From central earth to heaven's meridian throne,
The mighty apparition towers alone,
Rising, as though for ever he could rise,
Storm, and resume his palace in the skies;
All foam, all turbulence, and wrath below;
Around him beams the reconciling bow;
(Signal of peace, whose radiant girdle binds
Till nature's doom-the waters and the winds);
While mist and spray, condensed to sudden dews,
The air illumine with celestial hues,

As if the beauteous sun were raining down
The richest gems of his imperial crown.
In vain the spirit wrestles to break free,
Foot bound to fathomless captivity;
A power unseen, by sympathetic spell,
For ever working,-to his flinty cell,
Recals him from the rapture of the spheres;
He yields, collapses, lessens, disappears.
Darkness receives him in her vague abyss,
Around whose verge light froth and bubbles hiss,
While the low murmurs of the refluent tide
Far into subterranean silence glide;

The eye, still gazing down the dread profound,
When the bent ear hath wholly lost the sound.
But is he slain and sepulchred ?—Again
The deathless giant sallies from his den,
Scales with recruited strength th' ethereal walls,
Struggles afresh for liberty,-and falls.
Yes, and for liberty the fight renewed,
By day, by night, undaunted, unsubdued,
He shall maintain, till Iceland's solid base
Fail, and the mountains vanish from its face.1

1 For a prose description of the hot springs of Iceland, see Henderson's Journal.
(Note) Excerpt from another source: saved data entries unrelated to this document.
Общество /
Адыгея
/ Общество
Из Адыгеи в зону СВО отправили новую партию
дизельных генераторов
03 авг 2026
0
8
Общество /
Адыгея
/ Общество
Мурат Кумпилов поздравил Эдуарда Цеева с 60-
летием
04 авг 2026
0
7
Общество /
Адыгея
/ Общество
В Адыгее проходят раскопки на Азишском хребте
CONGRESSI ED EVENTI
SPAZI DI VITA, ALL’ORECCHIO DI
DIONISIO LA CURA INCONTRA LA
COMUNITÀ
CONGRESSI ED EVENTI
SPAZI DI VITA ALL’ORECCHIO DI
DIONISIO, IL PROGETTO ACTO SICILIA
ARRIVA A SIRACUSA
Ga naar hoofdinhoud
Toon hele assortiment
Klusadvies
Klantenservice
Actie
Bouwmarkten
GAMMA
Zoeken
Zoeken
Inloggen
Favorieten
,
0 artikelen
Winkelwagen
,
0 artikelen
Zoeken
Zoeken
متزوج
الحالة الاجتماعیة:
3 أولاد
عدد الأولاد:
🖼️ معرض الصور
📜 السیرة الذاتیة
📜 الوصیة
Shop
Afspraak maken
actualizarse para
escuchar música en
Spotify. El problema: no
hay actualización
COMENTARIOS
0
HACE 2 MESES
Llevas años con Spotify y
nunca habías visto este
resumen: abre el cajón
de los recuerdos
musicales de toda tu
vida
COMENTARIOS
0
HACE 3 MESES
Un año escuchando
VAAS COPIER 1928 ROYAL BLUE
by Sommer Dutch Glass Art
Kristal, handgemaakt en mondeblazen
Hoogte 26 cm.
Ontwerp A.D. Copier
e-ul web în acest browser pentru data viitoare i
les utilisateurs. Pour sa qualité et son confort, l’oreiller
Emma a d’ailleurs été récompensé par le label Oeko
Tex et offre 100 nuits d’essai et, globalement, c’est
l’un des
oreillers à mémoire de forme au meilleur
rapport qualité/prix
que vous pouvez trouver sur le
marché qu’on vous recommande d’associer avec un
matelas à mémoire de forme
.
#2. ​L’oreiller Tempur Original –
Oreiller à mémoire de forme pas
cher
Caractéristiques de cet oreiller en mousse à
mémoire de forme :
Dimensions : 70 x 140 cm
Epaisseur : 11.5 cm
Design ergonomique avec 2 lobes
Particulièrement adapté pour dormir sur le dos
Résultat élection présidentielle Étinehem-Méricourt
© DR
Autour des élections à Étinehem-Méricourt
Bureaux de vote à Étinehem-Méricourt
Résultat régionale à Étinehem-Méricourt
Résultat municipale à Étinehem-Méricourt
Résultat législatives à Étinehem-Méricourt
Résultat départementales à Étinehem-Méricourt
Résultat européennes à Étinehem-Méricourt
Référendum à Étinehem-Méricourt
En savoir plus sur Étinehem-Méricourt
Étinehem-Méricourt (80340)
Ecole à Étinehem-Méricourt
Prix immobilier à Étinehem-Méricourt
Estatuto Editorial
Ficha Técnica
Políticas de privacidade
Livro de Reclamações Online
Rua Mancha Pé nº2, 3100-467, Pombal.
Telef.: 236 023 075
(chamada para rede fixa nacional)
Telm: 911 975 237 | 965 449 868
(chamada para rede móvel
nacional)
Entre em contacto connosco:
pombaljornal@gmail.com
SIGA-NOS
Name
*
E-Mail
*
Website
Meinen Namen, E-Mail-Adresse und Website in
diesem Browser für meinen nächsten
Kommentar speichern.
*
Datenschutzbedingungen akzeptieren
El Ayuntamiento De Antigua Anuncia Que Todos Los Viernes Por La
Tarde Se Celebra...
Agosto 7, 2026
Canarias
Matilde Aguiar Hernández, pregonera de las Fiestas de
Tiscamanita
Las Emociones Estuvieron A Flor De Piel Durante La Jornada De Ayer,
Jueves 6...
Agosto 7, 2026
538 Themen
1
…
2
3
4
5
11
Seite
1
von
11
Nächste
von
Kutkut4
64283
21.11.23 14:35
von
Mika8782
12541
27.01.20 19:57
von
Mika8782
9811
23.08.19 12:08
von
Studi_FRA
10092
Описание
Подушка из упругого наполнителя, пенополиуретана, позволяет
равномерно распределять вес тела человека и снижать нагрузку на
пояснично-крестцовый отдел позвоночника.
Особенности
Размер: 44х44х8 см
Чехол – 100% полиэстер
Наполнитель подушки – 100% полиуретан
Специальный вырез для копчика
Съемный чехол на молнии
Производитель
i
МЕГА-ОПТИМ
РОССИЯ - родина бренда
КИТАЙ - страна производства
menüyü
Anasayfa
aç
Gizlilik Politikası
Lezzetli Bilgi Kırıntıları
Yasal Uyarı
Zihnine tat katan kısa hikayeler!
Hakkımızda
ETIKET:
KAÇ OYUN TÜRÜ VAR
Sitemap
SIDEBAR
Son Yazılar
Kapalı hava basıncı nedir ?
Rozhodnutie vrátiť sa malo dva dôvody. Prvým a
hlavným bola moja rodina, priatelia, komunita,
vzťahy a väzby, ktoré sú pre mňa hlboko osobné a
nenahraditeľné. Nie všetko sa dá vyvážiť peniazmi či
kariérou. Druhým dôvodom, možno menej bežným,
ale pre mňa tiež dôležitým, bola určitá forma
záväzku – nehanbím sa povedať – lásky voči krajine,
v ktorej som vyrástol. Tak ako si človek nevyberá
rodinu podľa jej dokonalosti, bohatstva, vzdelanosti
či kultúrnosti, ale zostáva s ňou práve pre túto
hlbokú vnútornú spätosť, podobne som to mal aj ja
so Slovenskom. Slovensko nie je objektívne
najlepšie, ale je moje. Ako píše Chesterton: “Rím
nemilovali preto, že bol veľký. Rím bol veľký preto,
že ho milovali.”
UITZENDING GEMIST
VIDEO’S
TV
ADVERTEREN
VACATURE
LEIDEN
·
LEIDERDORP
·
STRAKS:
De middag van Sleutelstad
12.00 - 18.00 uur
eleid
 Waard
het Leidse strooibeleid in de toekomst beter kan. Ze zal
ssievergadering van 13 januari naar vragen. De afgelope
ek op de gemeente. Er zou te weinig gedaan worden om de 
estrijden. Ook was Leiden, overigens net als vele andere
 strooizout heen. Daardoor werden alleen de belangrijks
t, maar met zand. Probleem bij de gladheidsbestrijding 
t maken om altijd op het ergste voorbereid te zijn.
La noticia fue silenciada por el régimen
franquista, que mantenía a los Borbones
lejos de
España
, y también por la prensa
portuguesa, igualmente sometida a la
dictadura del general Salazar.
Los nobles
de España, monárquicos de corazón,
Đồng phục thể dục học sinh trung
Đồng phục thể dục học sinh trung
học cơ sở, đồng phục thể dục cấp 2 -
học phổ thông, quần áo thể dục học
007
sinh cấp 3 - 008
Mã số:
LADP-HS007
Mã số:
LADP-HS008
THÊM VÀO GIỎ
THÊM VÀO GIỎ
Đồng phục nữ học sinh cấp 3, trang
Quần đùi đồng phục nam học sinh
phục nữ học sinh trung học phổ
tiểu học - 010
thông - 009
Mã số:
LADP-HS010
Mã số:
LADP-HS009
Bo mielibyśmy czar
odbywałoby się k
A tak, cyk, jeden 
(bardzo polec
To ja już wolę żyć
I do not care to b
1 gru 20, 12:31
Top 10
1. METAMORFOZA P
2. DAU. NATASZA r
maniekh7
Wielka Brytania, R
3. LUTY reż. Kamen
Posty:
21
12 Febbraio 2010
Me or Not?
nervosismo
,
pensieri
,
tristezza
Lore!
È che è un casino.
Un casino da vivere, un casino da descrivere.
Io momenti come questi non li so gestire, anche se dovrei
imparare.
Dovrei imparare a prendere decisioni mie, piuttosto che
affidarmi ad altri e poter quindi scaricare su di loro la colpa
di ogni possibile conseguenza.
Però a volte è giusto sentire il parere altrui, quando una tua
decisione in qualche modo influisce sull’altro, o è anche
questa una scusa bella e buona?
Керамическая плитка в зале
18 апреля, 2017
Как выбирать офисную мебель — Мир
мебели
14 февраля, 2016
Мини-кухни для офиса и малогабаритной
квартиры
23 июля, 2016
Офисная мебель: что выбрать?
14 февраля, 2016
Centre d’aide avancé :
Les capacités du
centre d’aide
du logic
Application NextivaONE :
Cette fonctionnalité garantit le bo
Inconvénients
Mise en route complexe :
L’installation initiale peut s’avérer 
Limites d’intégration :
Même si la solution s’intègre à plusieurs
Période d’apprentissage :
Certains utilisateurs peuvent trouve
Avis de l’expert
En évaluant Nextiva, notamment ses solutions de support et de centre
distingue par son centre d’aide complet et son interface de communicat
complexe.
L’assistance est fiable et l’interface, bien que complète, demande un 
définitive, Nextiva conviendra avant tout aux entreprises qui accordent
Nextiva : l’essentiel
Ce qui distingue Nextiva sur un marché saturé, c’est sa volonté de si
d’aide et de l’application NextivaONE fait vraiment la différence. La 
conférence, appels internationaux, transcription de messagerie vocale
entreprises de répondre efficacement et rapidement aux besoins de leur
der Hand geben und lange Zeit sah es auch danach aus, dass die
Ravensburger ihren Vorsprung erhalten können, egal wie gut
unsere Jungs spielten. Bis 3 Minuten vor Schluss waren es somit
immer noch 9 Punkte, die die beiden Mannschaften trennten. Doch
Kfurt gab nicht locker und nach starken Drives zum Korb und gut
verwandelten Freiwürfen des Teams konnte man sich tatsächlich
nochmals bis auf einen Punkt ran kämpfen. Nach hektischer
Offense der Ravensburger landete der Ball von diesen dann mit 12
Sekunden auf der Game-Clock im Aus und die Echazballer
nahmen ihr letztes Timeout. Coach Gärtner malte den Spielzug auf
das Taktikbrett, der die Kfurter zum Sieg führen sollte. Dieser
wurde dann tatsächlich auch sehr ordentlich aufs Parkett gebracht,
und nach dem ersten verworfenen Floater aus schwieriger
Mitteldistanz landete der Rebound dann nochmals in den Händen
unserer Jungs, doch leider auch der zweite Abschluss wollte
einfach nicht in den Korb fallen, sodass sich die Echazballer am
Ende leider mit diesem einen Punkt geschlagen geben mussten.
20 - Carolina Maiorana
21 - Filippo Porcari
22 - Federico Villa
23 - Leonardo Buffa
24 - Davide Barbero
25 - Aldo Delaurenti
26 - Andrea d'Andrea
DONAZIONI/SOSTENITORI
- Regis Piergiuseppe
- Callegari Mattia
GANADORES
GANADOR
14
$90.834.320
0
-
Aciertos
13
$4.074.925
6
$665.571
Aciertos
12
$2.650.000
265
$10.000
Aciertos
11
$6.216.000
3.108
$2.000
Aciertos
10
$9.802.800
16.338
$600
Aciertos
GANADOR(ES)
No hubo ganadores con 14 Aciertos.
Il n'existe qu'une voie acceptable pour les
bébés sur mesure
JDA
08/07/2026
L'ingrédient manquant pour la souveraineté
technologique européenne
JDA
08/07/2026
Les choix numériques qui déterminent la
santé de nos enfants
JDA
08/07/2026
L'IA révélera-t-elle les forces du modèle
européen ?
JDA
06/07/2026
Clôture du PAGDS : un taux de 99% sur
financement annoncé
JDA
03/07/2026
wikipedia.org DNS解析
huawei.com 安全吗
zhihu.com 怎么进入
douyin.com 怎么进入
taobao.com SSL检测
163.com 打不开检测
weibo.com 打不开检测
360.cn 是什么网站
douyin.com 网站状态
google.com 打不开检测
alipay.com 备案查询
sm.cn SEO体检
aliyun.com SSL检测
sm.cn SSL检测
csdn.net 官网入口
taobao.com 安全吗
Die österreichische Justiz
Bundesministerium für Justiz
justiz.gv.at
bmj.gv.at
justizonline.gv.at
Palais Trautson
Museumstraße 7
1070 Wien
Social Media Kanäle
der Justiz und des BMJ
Montgomery's representation may be compared with Byron's picture of the Staubbach, the sky-born waterfall" (Wordsworth), in the Canton of Berne (see quotation from his "Swiss Journal" in Murray's Hand-book for Switzerland, or in Moore's Byron, vol. ii. p. 30); with the same poet's Velino Cataract, Childe Harold, Cant. iv., St. 69; and with Coleridge's Lines on a Cataract, adapted from Count Stolberg. Montgomery's concluding lines look like an allegory of his political opinions.